We’ve become accustomed increasing controls on car and vehicles to make our air cleaner and safer from removing lead in petrol in the 80’s to the fitting of diesel particulate filters and NOX or nitrogen oxides absorbers the last 10-15 years or so. But when you look up at the contrails left by planes or at rocket launches, it’s interesting to know that there are no such regulations on the aerospace industry.
You’ve only got to a see B-52 take off to get an idea of the pollution that can be produced, although that is an exceptional case these days and new jet engines are much more efficient but the fuel used has barely changed since the 1950’s and still has a high sulphur content. Avgas, the aviation version of petrol used by smaller piston engine aircraft still has lead in it long after it was removed in cars and as for solid rocket boosters, that’s a whole other level which we’ll look at shortly.
Nearly all jet engines in use to today use a form of kerosene fuel called Jet-A1 for commercial aircraft or its military equivalent JP-8. Jet-B or the military version JP-4 is used in extremely low temperatures of northern Canada, Alaska and sometimes Russia for its low freezing point.
Although jet fuel is used for jets, it’s actually very similar to diesel.

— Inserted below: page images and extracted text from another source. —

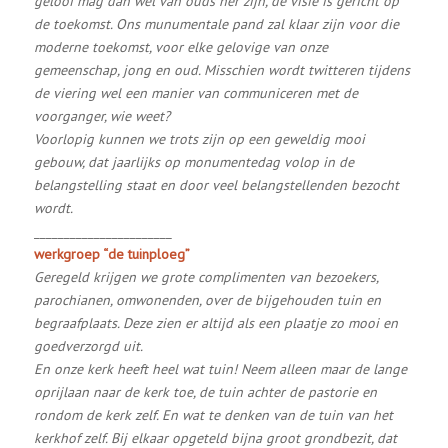
geloof mag dan wel van ouds her zijn, de visie is gericht op
de toekomst. Ons munumentale pand zal klaar zijn voor die
moderne toekomst, voor elke gelovige van onze
gemeenschap, jong en oud. Misschien wordt twitteren tijdens
de viering wel een manier van communiceren met de
voorganger, wie weet?
Voorlopig kunnen we trots zijn op een geweldig mooi
gebouw, dat jaarlijks op monumentedag volop in de
belangstelling staat en door veel belangstellenden bezocht
wordt.
_______________________
werkgroep “de tuinploeg”
Geregeld krijgen we grote complimenten van bezoekers,
parochianen, omwonenden, over de bijgehouden tuin en
begraafplaats. Deze zien er altijd als een plaatje zo mooi en
goedverzorgd uit.
En onze kerk heeft heel wat tuin! Neem alleen maar de lange
oprijlaan naar de kerk toe, de tuin achter de pastorie en
rondom de kerk zelf. En wat te denken van de tuin van het
kerkhof zelf. Bij elkaar opgeteld bijna groot grondbezit, dat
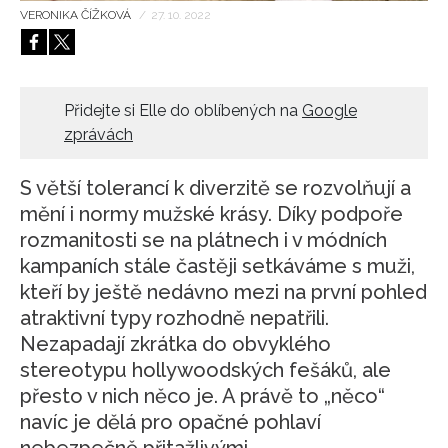
VERONIKA ČÍŽKOVÁ
/
27. 10. 2022
HOME
Přidejte si Elle do oblíbených na
Google
zprávách
S větší tolerancí k diverzitě se rozvolňují a
mění i normy mužské krásy. Díky podpoře
rozmanitosti se na plátnech i v módních
kampaních stále častěji setkáváme s muži,
kteří by ještě nedávno mezi na první pohled
atraktivní typy rozhodně nepatřili.
Nezapadají zkrátka do obvyklého
stereotypu hollywoodských fešáků, ale
přesto v nich něco je. A právě to „něco“
navíc je dělá pro opačné pohlaví
nebezpečně přitažlivými...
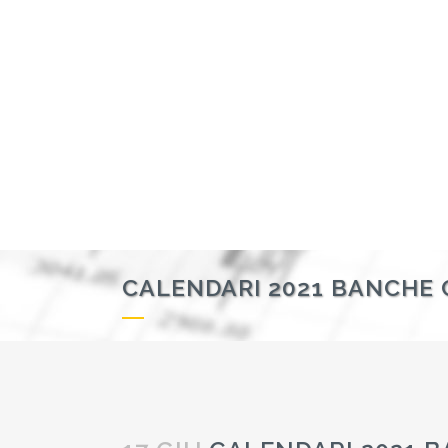
CALENDARI 2021 BANCHE 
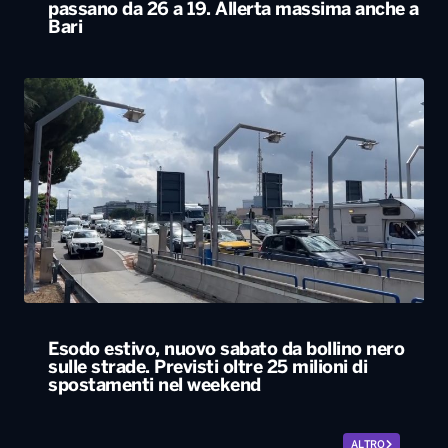
passano da 26 a 19. Allerta massima anche a
Bari
Esodo estivo, nuovo sabato da bollino nero
sulle strade. Previsti oltre 25 milioni di
spostamenti nel weekend
ALTRO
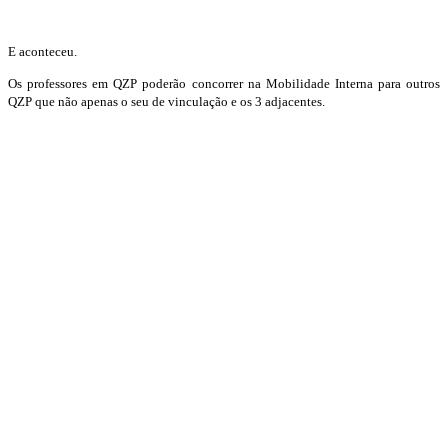
E aconteceu.
Os professores em QZP poderão concorrer na Mobilidade Interna para outros
QZP que não apenas o seu de vinculação e os 3 adjacentes.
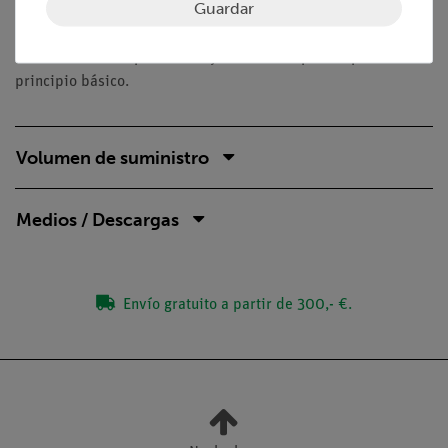
Guardar
En este experimento se construirá una maqueta de una central
eléctrica cilindro-parabólica y se utilizará para explicar el
principio básico.
Volumen de suministro
Medios / Descargas
Envío gratuito a partir de 300,- €.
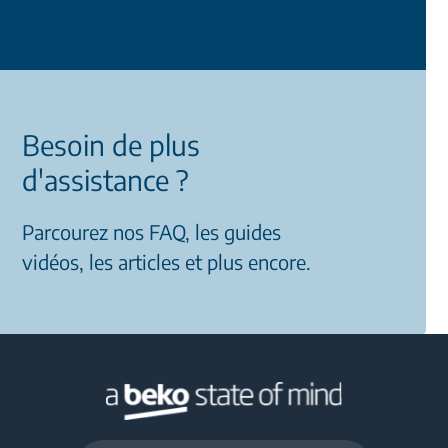
Besoin de plus
d'assistance ?
Parcourez nos FAQ, les guides
vidéos, les articles et plus encore.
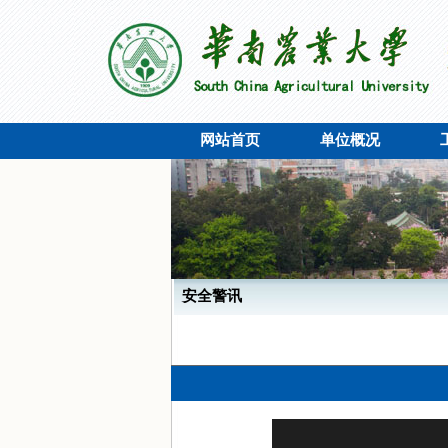
网站首页
单位概况
安全警讯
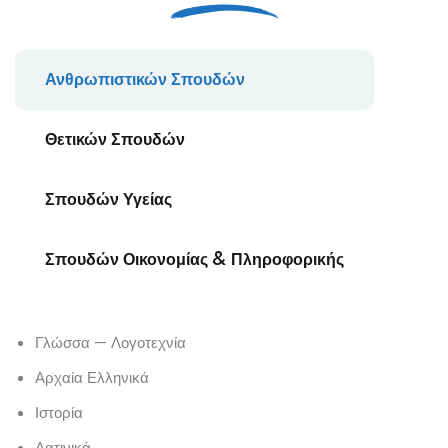
Ανθρωπιστικών Σπουδών
Θετικών Σπουδών
Σπουδών Υγείας
Σπουδών Οικονομίας & Πληροφορικής
Γλώσσα — Λογοτεχνία
Αρχαία Ελληνικά
Ιστορία
Λατινικά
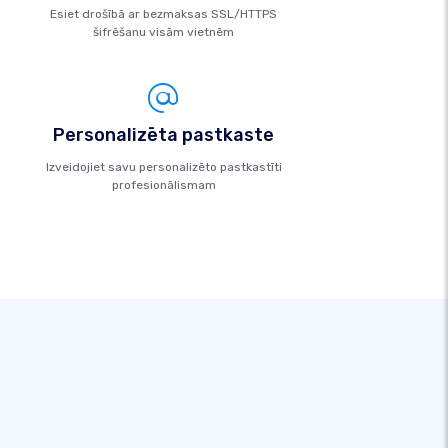
Esiet drošībā ar bezmaksas SSL/HTTPS
šifrēšanu visām vietnēm
Personalizēta pastkaste
Izveidojiet savu personalizēto pastkastīti
profesionālismam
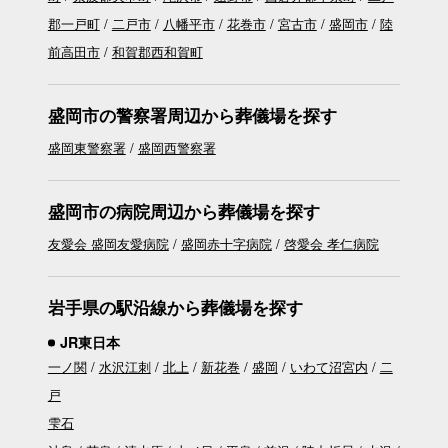
郡一戸町
二戸市
八幡平市
花巻市
宮古市
盛岡市
陸
前高田市
和賀郡西和賀町
盛岡市の警察署周辺から葬儀場を探す
盛岡東警察署
盛岡西警察署
盛岡市の病院周辺から葬儀場を探す
友愛会 盛岡友愛病院
盛岡赤十字病院
啓愛会 孝仁病院
岩手県の駅沿線から葬儀場を探す
JR東日本
一ノ関
水沢江刺
北上
新花巻
盛岡
いわて沼宮内
二
戸
雫石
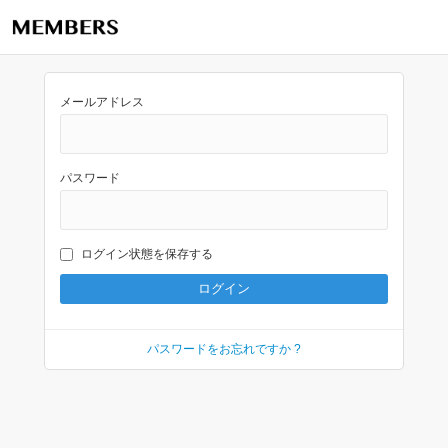
メールアドレス
パスワード
ログイン状態を保存する
パスワードをお忘れですか ?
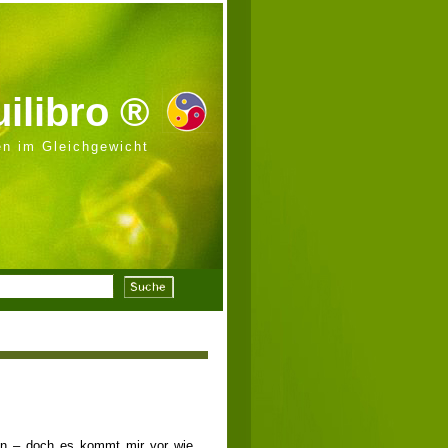
ilibro ®
n im Gleichgewicht
• Donnerstag, 04. April 2013
gen – doch es kommt mir vor wie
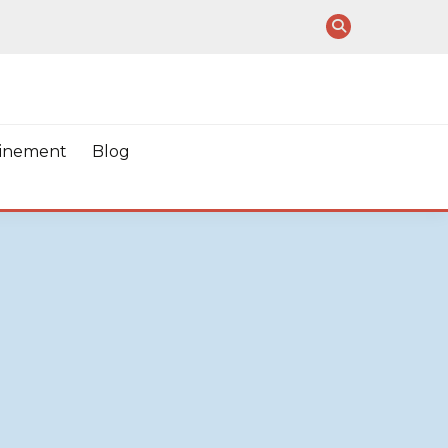
ainement
Blog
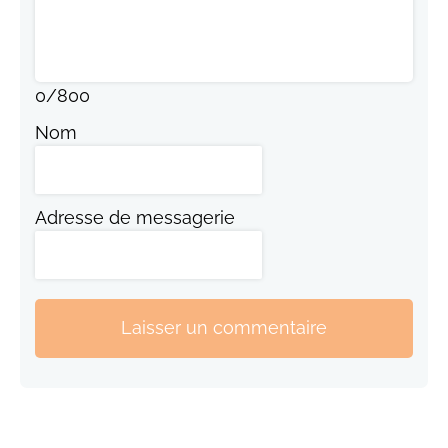
0
/
800
Nom
Adresse de messagerie
Laisser un commentaire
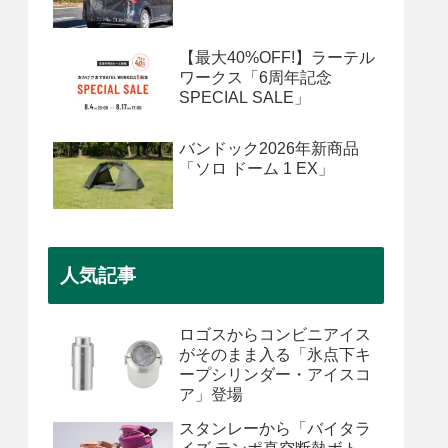
【最大40%OFF!】ラーテル
ワークス「6周年記念
SPECIAL SALE」
バンドック2026年新商品
「ソロ ドーム 1 EX」
人気記事
ロゴスからコンビニアイス
がそのまま入る「氷点下キ
ープシリンダー・アイスコ
ア」登場
スタンレーから「バイタラ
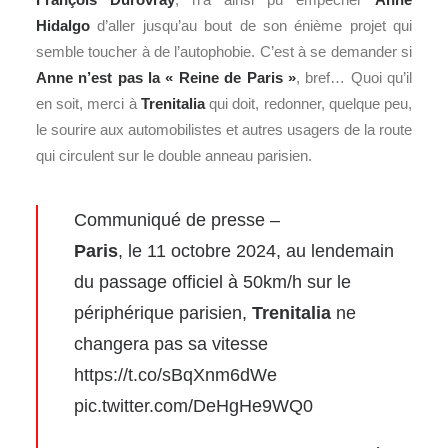
Hidalgo
d’aller jusqu’au bout de son énième projet qui
semble toucher à de l’autophobie. C’est à se demander si
Anne n’est pas la « Reine de Paris »
, bref… Quoi qu’il
en soit, merci à
Trenitalia
qui doit, redonner, quelque peu,
le sourire aux automobilistes et autres usagers de la route
qui circulent sur le double anneau parisien.
Communiqué de presse –
Paris
, le 11 octobre 2024, au lendemain
du passage officiel à 50km/h sur le
périphérique parisien,
Trenitalia
ne
changera pas sa vitesse
https://t.co/sBqXnm6dWe
pic.twitter.com/DeHgHe9WQ0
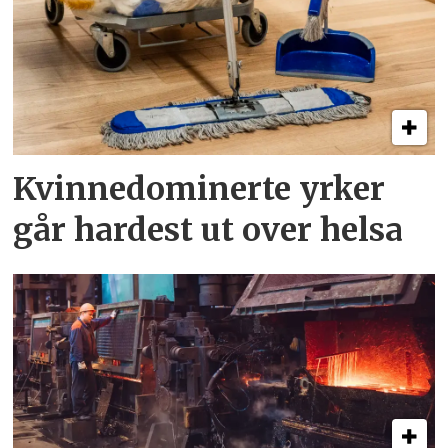
Kvinnedominerte yrker
går hardest ut over helsa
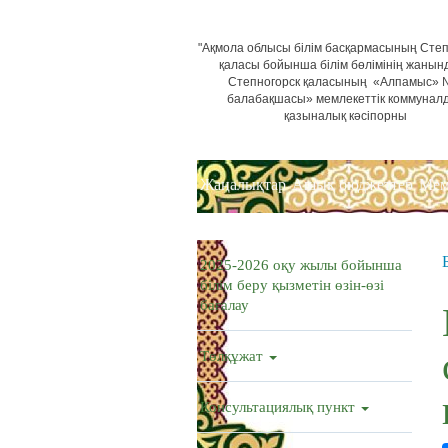
"Ақмола облысы білім басқармасының Степ
қаласы бойынша білім бөлімінің жанын
Степногорск қаласының «Алпамыс»
балабақшасы» мемлекеттік коммунал
қазыналық кәсіпорны
Жаңалықтар
Ашық бюджеттер
Мем
2025-2026 оқу жылы бойынша
білім беру қызметін өзін-өзі
бағалау
Төлқұжат
Консультациялық пункт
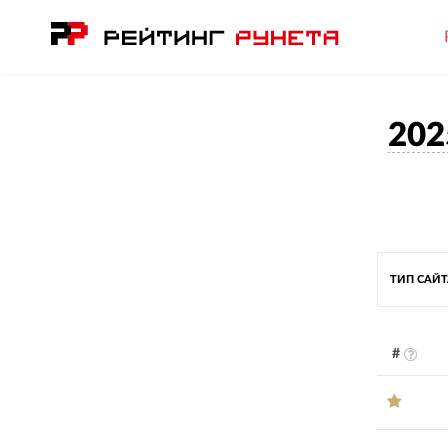
202
ТИП САЙ
#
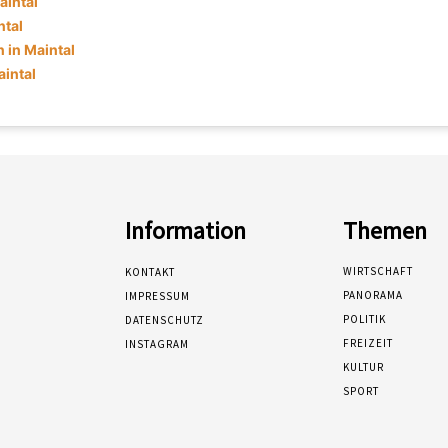
aintal
ntal
in Maintal
aintal
Information
Themen
WIRTSCHAFT
KONTAKT
PANORAMA
IMPRESSUM
POLITIK
DATENSCHUTZ
FREIZEIT
INSTAGRAM
KULTUR
SPORT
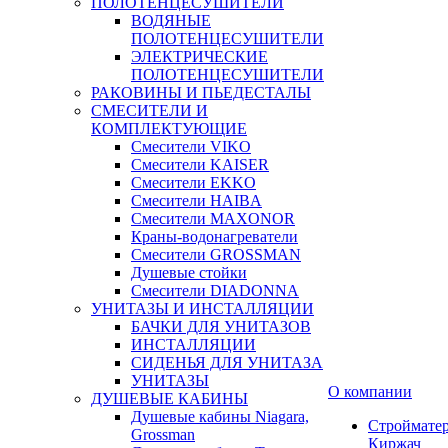
ПОЛОТЕНЦЕСУШИТЕЛИ
ВОДЯНЫЕ
ПОЛОТЕНЦЕСУШИТЕЛИ
ЭЛЕКТРИЧЕСКИЕ
ПОЛОТЕНЦЕСУШИТЕЛИ
РАКОВИНЫ И ПЬЕДЕСТАЛЫ
СМЕСИТЕЛИ И
КОМПЛЕКТУЮЩИЕ
Смесители VIKO
Смесители KAISER
Смесители EKKO
Смесители HAIBA
Смесители MAXONOR
Краны-водонагреватели
Смесители GROSSMAN
Душевые стойки
Смесители DIADONNA
УНИТАЗЫ И ИНСТАЛЛЯЦИИ
БАЧКИ ДЛЯ УНИТАЗОВ
ИНСТАЛЛЯЦИИ
СИДЕНЬЯ ДЛЯ УНИТАЗА
УНИТАЗЫ
О компании
ДУШЕВЫЕ КАБИНЫ
Душевые кабины Niagara,
Строймате
Grossman
Киржач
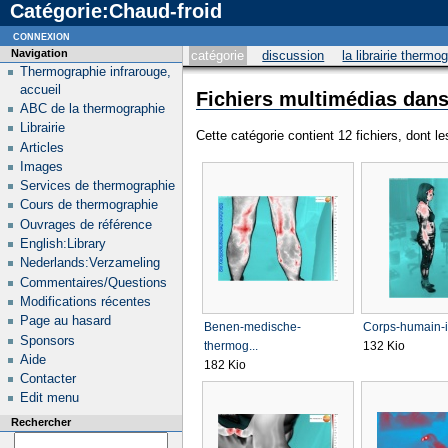
Catégorie:Chaud-froid
connexion
Navigation
catégorie
discussion
la librairie thermo
Thermographie infrarouge,
accueil
Fichiers multimédias dans
ABC de la thermographie
Librairie
Cette catégorie contient 12 fichiers, dont l
Articles
Images
Services de thermographie
Cours de thermographie
Ouvrages de référence
English:Library
Nederlands:Verzameling
Commentaires/Questions
Modifications récentes
Page au hasard
Benen-medische-
Corps-humain-i
Sponsors
thermog...
132 Kio
Aide
182 Kio
Contacter
Edit menu
Rechercher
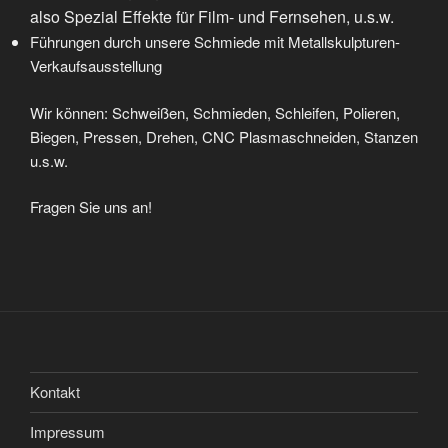
also Spezial Effekte für Film- und Fernsehen, u.s.w.
Führungen durch unsere Schmiede mit Metallskulpturen-
Verkaufsausstellung
Wir können: Schweißen, Schmieden, Schleifen, Polieren,
Biegen, Pressen, Drehen, CNC Plasmaschneiden, Stanzen
u.s.w.
Fragen Sie uns an!
Kontakt
Impressum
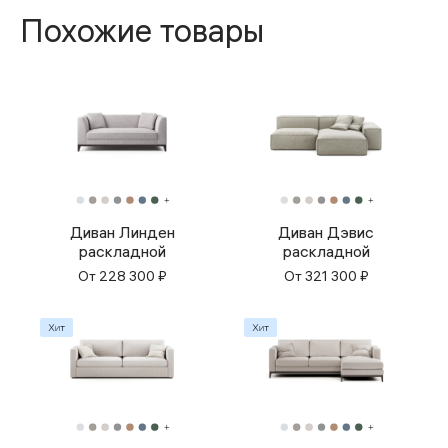
Похожие товары
Диван Линден
Диван Дэвис
раскладной
раскладной
От
228 300
₽
От
321 300
₽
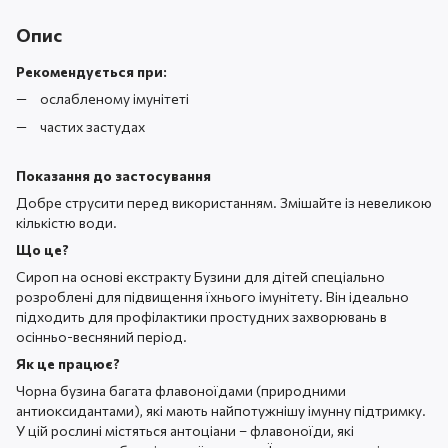
Опис
Рекомендується при:
ослабленому імунітеті
частих застудах
Показання до застосування
Добре струсити перед використанням. Змішайте із невеликою
кількістю води.
Що це?
Сироп на основі екстракту Бузини для дітей спеціально
розроблені для підвищення їхнього імунітету. Він ідеально
підходить для профілактики простудних захворювань в
осінньо-весняний період.
Як це працює?
Чорна бузина багата флавоноїдами (природними
антиоксидантами), які мають найпотужнішу імунну підтримку.
У цій рослині містяться антоціани – флавоноїди, які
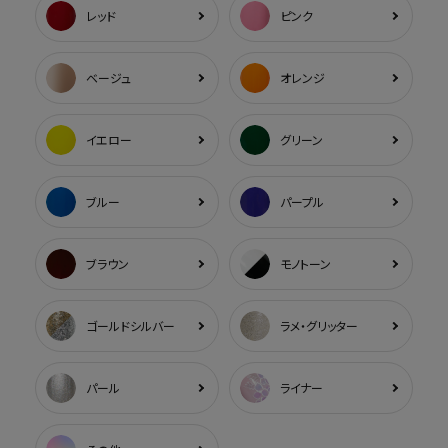
レッド
ピンク
ベージュ
オレンジ
イエロー
グリーン
ブルー
パープル
ブラウン
モノトーン
ゴールドシルバー
ラメ・グリッター
パール
ライナー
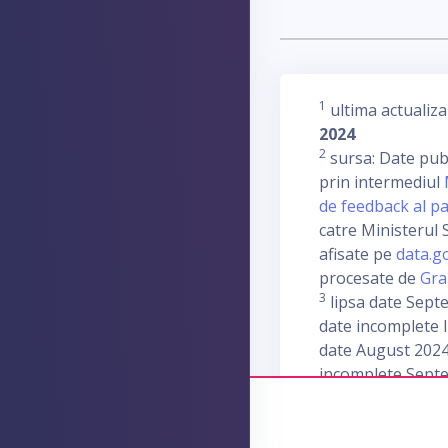
1
ultima actualiza
2024
2
sursa: Date publ
prin intermediul
de feedback al pa
catre Ministerul S
afisate pe
data.g
procesate de
Gra
3
lipsa date Sept
date incomplete I
date August 2024
incomplete Sept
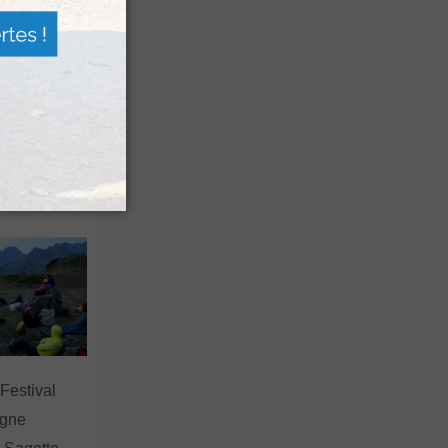
n voyage
rsion
 les grands
 Festival
agne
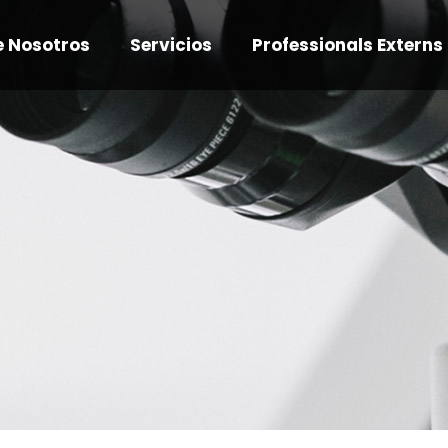
e Nosotros
Servicios
Professionals Externs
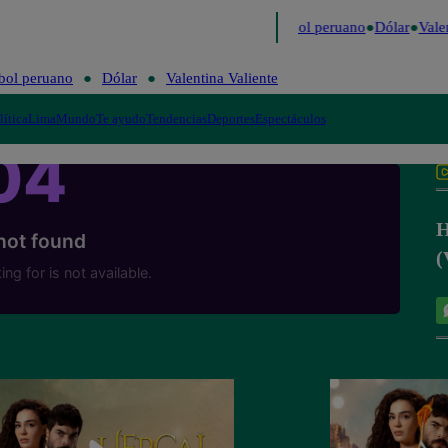
imo
Me Caigo de Risa
Perú Decide 2026
Fútbol peruano
Dólar
Valen
bol peruano
Dólar
Valentina Valiente
lítica
Lima
Mundo
Te ayudo
Tendencias
Deportes
Espectáculos
H
(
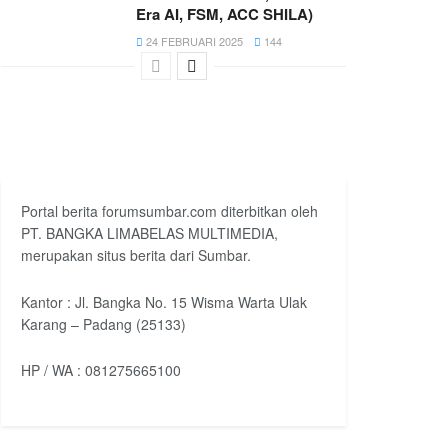
Era AI, FSM, ACC SHILA)
24 FEBRUARI 2025
144
Portal berita forumsumbar.com diterbitkan oleh
PT. BANGKA LIMABELAS MULTIMEDIA,
merupakan situs berita dari Sumbar.
Kantor : Jl. Bangka No. 15 Wisma Warta Ulak
Karang – Padang (25133)
HP / WA : 081275665100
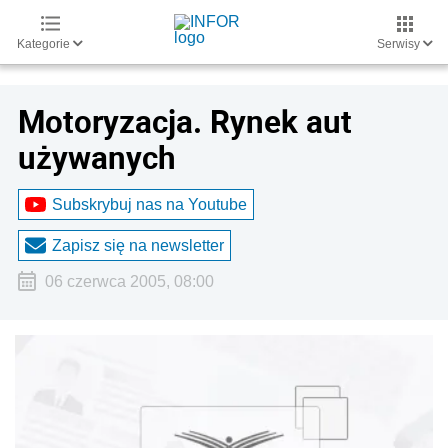
Kategorie
Serwisy
Motoryzacja. Rynek aut
używanych
Subskrybuj nas na Youtube
Zapisz się na newsletter
06 czerwca 2005, 08:00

The main differences between jet fuel and the diesel you put in to your car or truck is that Jet fuel is a more highly refined cleaner “dry” version of diesel without the lubricants that are added to diesel to keep the fuel pump and injectors from prematurely wearing out. Jet fuel also has other additives to allow it to work at lower temperatures and in general it has a lower viscosity.
Cleaner it maybe but jet fuel has a high sulphur content which can combine with the water vapour in the exhaust to create sulfuric acid which corrodes the engines and is also a major pollutant.
Sulphur is not added to jet fuel, its just there in the oil that its refined from but jet fuel can have a sulphur content of up to 3000 parts per million and averages 600 parts per million compared to the maximum of 10 parts per million for the ultra-low sulphur diesel we have for cars and trucks.
The reason why sulphur is not removed from jet fuel is that it’s not high enough to cause significant engine damage and more importantly the is no regulatory requirement to do so. Its cheaper to leave it in than take it out. Removing the sulphur from jet fuel would add about 2% to the price and its reckoned cost the global aviation industry an extra $1B and $4B per year.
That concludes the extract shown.